On Sat, Dec 10, 2011 at 2:18 PM, Marc H. [email protected]
wrote:

The problem lies with the &: notation in itself. It is shorter
and thus people will use it. But it does not change the fact
that it simply is ugly.

Please note that this is not “&:” notation - it is just “&” because
the colon belongs to the symbol name.

Sadly, Ruby is going that direction lately, with the introduction
of the → syntax notation, which I absolutely loathe. Perhaps

It is quite appealing for mathematically inclined, I believe.

others love it but I for one don’t think we should evolve
in a perl-tradition - in 10 years people may suddenly think
that perl 6 looks better than ruby because it may have less
line noise …

So you are claiming that perl 6 will exist in ten years from now -
quite risky IMHO. :wink:

Cheers

robert

On 2011-12-10, at 8:18 AM, Marc H. wrote:

It is not elegant because the rest of the line uses . ! ? and ()
which are used basically everywhere else in Ruby code, whereas
& is used solely for … something related to blocks.
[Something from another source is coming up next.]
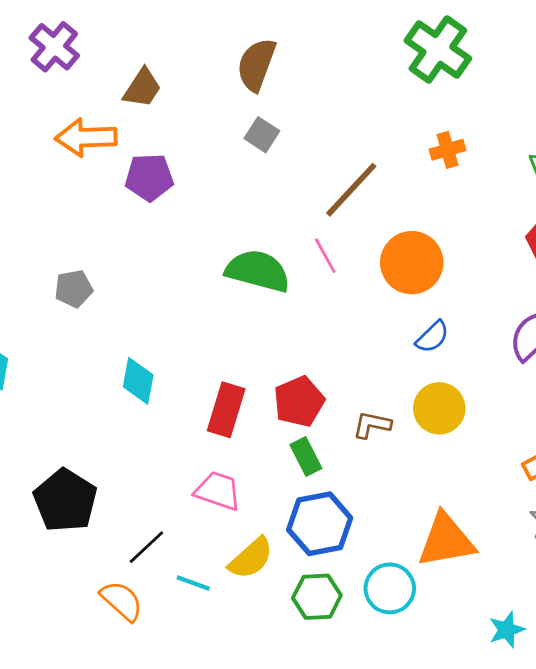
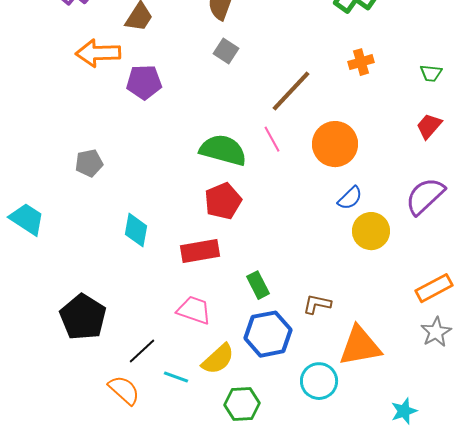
red pentagon: (299, 401) -> (223, 201), moved
yellow circle: (439, 408) -> (371, 231), moved
red rectangle: (226, 410) -> (200, 251), turned 63
brown L-shape: (372, 425) -> (317, 304), moved
green hexagon: (317, 597) -> (242, 404), moved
Solely may be an exaggeration. & is used in other places, for example
bit-wise and e.g. 5 & 4 is 4.

Mike

Mike S. [email protected]
http://www.stok.ca/~mike/

The “`Stok’ disclaimers” apply.

On Sat, Dec 10, 2011 at 15:07, Robert K.
[email protected] wrote:

On Sat, Dec 10, 2011 at 2:18 PM, Marc H. [email protected] wrote:

Sadly, Ruby is going that direction lately, with the introduction
of the → syntax notation, which I absolutely loathe. Perhaps

It is quite appealing for mathematically inclined, I believe.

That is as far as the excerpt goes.